Appello per una manifestazione nazionale a Vicenza del 2/12 contro le servitù militari e contro la guerra
Vicenza, 2006. O un qualunque anno della guerra globale permanente.
Una tranquilla cittadina di provincia, del nordest produttivo. Che ospita già la caserma USA Ederle, la Gendarmeria Europea, Il Coespu, scuola di addestramento per militari dei "paesi in via di sviluppo". E ora, forse, anche il Dal Molin aeroporto di guerra, con un investimento del governo americano di 800 milioni di dollari. La nostra città, quindi, destinata a diventare un nodo importantissimo per i nuovi assetti militari mondiali. Ma facciamo un passo indietro: ci sono alcune storie che vanno raccontate. Due anni fa, governo Berlusconi: il sindaco Hullweck inizia una serie di viaggi a Roma, si comincia a parlare di un nuovo progetto per Vicenza, firmato Usa, ma nessuna notizia certa trapela.
2006, governo Prodi: ormai a ridosso della scadenza con gli Stati Uniti, scoppia il caso Dal Molin; il progetto è devastante, sia come impatto sul territorio, sia dal punto di vista che una città Unesco, come Vicenza, non può fondare la sua esistenza su un'economia di guerra.
I cittadini, i movimenti, le associazioni si organizzano e dicono NO al Dal Molin base militare.
Lo dicono in maniera determinata, con rumorose presenze in consiglio comunale, raccolta firme (più di diecimila in un mese!), convegni informativi, blocchi del traffico, fiaccolate, scioperi studenteschi e, non ultima, l'invasione delle piste dell'aeroporto.

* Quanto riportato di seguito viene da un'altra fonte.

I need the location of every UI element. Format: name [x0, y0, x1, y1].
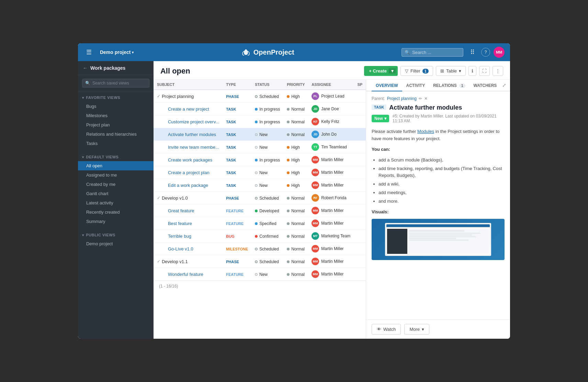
cell-sp: [354, 154, 366, 166]
col-type[interactable]: TYPE: [223, 80, 251, 90]
cell-subject: ✓ Project planning: [154, 90, 223, 103]
col-subject[interactable]: SUBJECT: [154, 80, 223, 90]
more-options-button[interactable]: ⋮: [493, 66, 503, 76]
cell-sp: [354, 179, 366, 192]
cell-priority: Normal: [283, 192, 308, 204]
col-priority[interactable]: PRIORITY: [283, 80, 308, 90]
col-sp[interactable]: SP: [354, 80, 366, 90]
table-row[interactable]: Great feature FEATURE Developed Normal M…: [154, 204, 366, 217]
info-button[interactable]: ℹ: [468, 66, 476, 76]
cell-sp: [354, 141, 366, 154]
favorite-toggle-icon[interactable]: ▾: [82, 96, 84, 100]
col-assignee[interactable]: ASSIGNEE: [308, 80, 354, 90]
table-row[interactable]: Activate further modules TASK New Normal…: [154, 128, 366, 141]
public-views-header[interactable]: ▾ PUBLIC VIEWS: [78, 232, 154, 239]
cell-assignee: TT Tim Teamlead: [308, 141, 354, 154]
detail-body: Parent: Project planning ✏ ✕ TASK Activa…: [366, 91, 510, 319]
sidebar-search-input-wrapper[interactable]: 🔍: [82, 79, 149, 88]
table-row[interactable]: Edit a work package TASK New High MM Mar…: [154, 179, 366, 192]
default-views-header[interactable]: ▾ DEFAULT VIEWS: [78, 154, 154, 161]
sidebar-item-summary[interactable]: Summary: [78, 217, 154, 226]
hamburger-button[interactable]: ☰: [83, 47, 94, 58]
favorite-views-header[interactable]: ▾ FAVORITE VIEWS: [78, 94, 154, 102]
cell-priority: Normal: [283, 217, 308, 230]
sidebar-item-project-plan[interactable]: Project plan: [78, 120, 154, 130]
sidebar-item-demo-project[interactable]: Demo project: [78, 239, 154, 248]
modules-button[interactable]: ⠿: [467, 47, 478, 58]
help-button[interactable]: ?: [481, 48, 490, 57]
sidebar-item-bugs[interactable]: Bugs: [78, 102, 154, 111]
table-row[interactable]: Best feature FEATURE Specified Normal MM…: [154, 217, 366, 230]
user-avatar[interactable]: MM: [494, 47, 505, 58]
detail-type-badge: TASK: [372, 104, 386, 110]
cell-sp: [354, 230, 366, 243]
table-row[interactable]: Customize project overv... TASK In progr…: [154, 115, 366, 128]
project-selector[interactable]: Demo project ▾: [100, 49, 134, 55]
filter-count-badge: 1: [422, 69, 429, 74]
public-toggle-icon[interactable]: ▾: [82, 233, 84, 237]
detail-title-row: TASK Activate further modules: [372, 104, 505, 112]
cell-status: Confirmed: [251, 230, 283, 243]
global-search[interactable]: 🔍: [402, 48, 463, 57]
cell-type: BUG: [223, 230, 251, 243]
filter-button[interactable]: ▽ Filter 1: [400, 66, 433, 76]
cell-assignee: JD Jane Doe: [308, 103, 354, 115]
sidebar-item-milestones[interactable]: Milestones: [78, 111, 154, 120]
sidebar-search-field[interactable]: [92, 81, 146, 86]
expand-icon[interactable]: ⤢: [501, 81, 508, 89]
sidebar-item-all-open[interactable]: All open: [78, 161, 154, 170]
table-row[interactable]: Terrible bug BUG Confirmed Normal MT Mar…: [154, 230, 366, 243]
table-row[interactable]: Wonderful feature FEATURE New Normal MM …: [154, 268, 366, 281]
fullscreen-button[interactable]: ⛶: [479, 66, 490, 76]
project-chevron-icon: ▾: [132, 50, 134, 54]
sidebar-item-created-by-me[interactable]: Created by me: [78, 180, 154, 189]
sidebar-item-tasks[interactable]: Tasks: [78, 139, 154, 148]
table-row[interactable]: Create work packages TASK In progress Hi…: [154, 154, 366, 166]
cell-type: TASK: [223, 103, 251, 115]
tab-watchers[interactable]: WATCHERS: [470, 80, 501, 91]
sidebar-item-gantt-chart[interactable]: Gantt chart: [78, 189, 154, 198]
eye-icon: 👁: [377, 327, 381, 332]
table-row[interactable]: Create a new project TASK In progress No…: [154, 103, 366, 115]
back-button[interactable]: ←: [83, 65, 88, 71]
default-toggle-icon[interactable]: ▾: [82, 155, 84, 159]
table-row[interactable]: Go-Live v1.0 MILESTONE Scheduled Normal …: [154, 243, 366, 255]
sidebar-item-assigned-to-me[interactable]: Assigned to me: [78, 170, 154, 180]
sidebar-item-latest-activity[interactable]: Latest activity: [78, 198, 154, 207]
cell-priority: Normal: [283, 243, 308, 255]
tab-activity[interactable]: ACTIVITY: [402, 80, 429, 91]
close-icon[interactable]: ✕: [509, 81, 510, 89]
cell-type: FEATURE: [223, 204, 251, 217]
logo-text: OpenProject: [253, 48, 294, 56]
sidebar-item-relations-hierarchies[interactable]: Relations and hierarchies: [78, 130, 154, 139]
col-status[interactable]: STATUS: [251, 80, 283, 90]
table-row[interactable]: ✓ Project planning PHASE Scheduled High …: [154, 90, 366, 103]
tab-overview[interactable]: OVERVIEW: [372, 80, 402, 91]
watch-button[interactable]: 👁 Watch: [372, 324, 401, 335]
table-row[interactable]: ✓ Develop v1.0 PHASE Scheduled Normal RF…: [154, 192, 366, 204]
parent-close-icon[interactable]: ✕: [424, 96, 428, 101]
table-row[interactable]: Invite new team membe... TASK New High T…: [154, 141, 366, 154]
parent-edit-icon[interactable]: ✏: [419, 96, 422, 101]
table-view-button[interactable]: ⊞ Table ▾: [436, 66, 466, 76]
tab-relations[interactable]: RELATIONS 1: [429, 80, 469, 91]
modules-link[interactable]: Modules: [417, 129, 434, 134]
cell-status: New: [251, 268, 283, 281]
create-button[interactable]: + Create ▾: [364, 66, 398, 76]
cell-sp: [354, 90, 366, 103]
create-dropdown-arrow[interactable]: ▾: [389, 68, 396, 74]
more-button[interactable]: More ▾: [404, 324, 429, 335]
table-row[interactable]: Create a project plan TASK New High MM M…: [154, 166, 366, 179]
cell-assignee: MM Martin Miller: [308, 243, 354, 255]
cell-status: In progress: [251, 154, 283, 166]
cell-sp: [354, 255, 366, 268]
search-input[interactable]: [412, 50, 460, 55]
parent-link[interactable]: Project planning: [387, 96, 417, 101]
table-row[interactable]: ✓ Develop v1.1 PHASE Scheduled Normal MM…: [154, 255, 366, 268]
cell-subject: Great feature: [154, 204, 223, 217]
cell-type: TASK: [223, 115, 251, 128]
detail-status-row: New ▾ #5: Created by Martin Miller. Last…: [372, 114, 505, 123]
status-dropdown-button[interactable]: New ▾: [372, 115, 389, 122]
sidebar-item-recently-created[interactable]: Recently created: [78, 207, 154, 217]
cell-assignee: KF Kelly Fritz: [308, 115, 354, 128]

Nel frattempo, inizia il rimpallo di responsabilità tra sindaco, di centro-destra, e governo, di centro-sinistra, dove nessuno vuole prendere in mano la patata bollente della decisione finale, ma tutti sono concordi nel definire gli Stati Uniti e la loro politica di difesa "amica" e coerente con le politiche militari italiane.
Tutto questo sulla pelle dei cittadini, il cui parere non viene neanche considerato. Ma queste sono cose già viste: inutile raccontare come i giornali stiano manipolando l'opinione pubblica; come gli Americani stiano già mettendo in piedi delle strategie di apertura alla città, in modo da non creare ulteriori malumori...
Chi si trova a fare i conti con una servitù militare in casa, sa benissimo di cosa si sta parlando.
E si finisce, volenti o nolenti, per esserne complici. Perchè la guerra non è solo quella eclatante delle prime bombe in Iraq. E' anche il piccolo gesto quotidiano, le azioni minime a cui finiamo per abituarci. E' il defender dell'esercito che ti passa ogni due minuti sotto casa, perchè di fianco hai una base militare, sono i soldati in assetto di guerra che corrono alle 7 del mattino di fronte alle scuole elementari, sono l'abitudine a vedere muri di cemento armato e fili spinato.
Le basi della guerra sono il paradigma della guerra globale permanente nei nostri territori, la guerra che plasma menti e coscienze. La guerra irrompe costantemente nelle nostre vite, non è una cosa astratta, quanto invece tremendamente reale. La guerra ha bisogno di nascondersi, di imbellettarsi, di truccarsi, per cercare di trovare consenso. Così le guerre diventano addirittura umanitarie, i soldati diventano missionari di pace. La politica abdica al proprio compito e demanda a fucili e diavolerie militari la risoluzione dei conflitti. Von Clausewitz finisce nel cestino, la guerra diventa l'elemento costituente del "nuovo ordine mondiale". Iraq, Palestina, Libano, così come il Messico o il Darfur, la risposta delle diplomazie e delle elites politiche sono sempre le stesse: armi e guerra. Però guerre buone, che diamine! Guerre che portano pace. Peccato che per migliaia di uomini, donne e bambini questa pace sia eterna. Come spiegare loro che le pallottole umanitarie sono per il loro bene? Ingrati.
Dire NO al Dal Molin in maniera forte e determinata vuol dire dire no alla guerra e a chi ne è complice. Basta basi di guerra e non solo nel nostro territorio, ma in tutta Italia, in tutta Europa, ovunque. Perchè è una questione che riguarda tutti, pur partendo da una piccola città di provincia. Lo diciamo lanciando, come gli Zapatisti, un'altra campagna: una campagna verso il 2 dicembre, giornata nazionale di manifestazione contro la guerra e le basi che nel nostro territorio ne rappresentano la logistica e gli interessi. Ovviamente a Vicenza. Per fare la guerra ci rubano la terra, ed è il tempo di difenderla.
Il 2 dicembre 2006 tutti a Vicenza: basta basi, basta guerra.
Osservatorio contro le servitù militari- Vicenza.